_Try it_. Write the records out again exactly, but without pictures.

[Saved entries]
- Opening Delimiter -

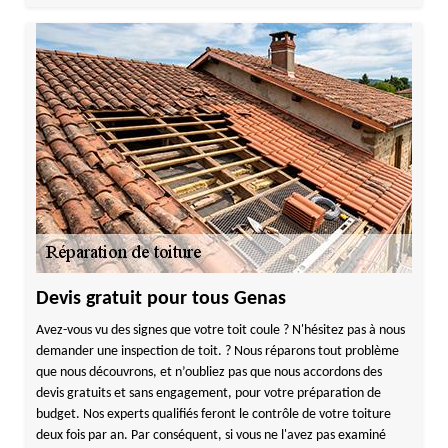
Devis gratuit pour tous Genas
Avez-vous vu des signes que votre toit coule ? N'hésitez pas à nous
demander une inspection de toit. ? Nous réparons tout problème
que nous découvrons, et n’oubliez pas que nous accordons des
devis gratuits et sans engagement, pour votre préparation de
budget. Nos experts qualifiés feront le contrôle de votre toiture
deux fois par an. Par conséquent, si vous ne l'avez pas examiné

- Closing Delimiter -

_Answer space_.
Devis gratuit pour tous Genas
Avez-vous vu des signes que votre toit coule ? N'hésitez pas à nous
demander une inspection de toit. ? Nous réparons tout problème
que nous découvrons, et n’oubliez pas que nous accordons des
devis gratuits et sans engagement, pour votre préparation de
budget. Nos experts qualifiés feront le contrôle de votre toiture
deux fois par an. Par conséquent, si vous ne l'avez pas examiné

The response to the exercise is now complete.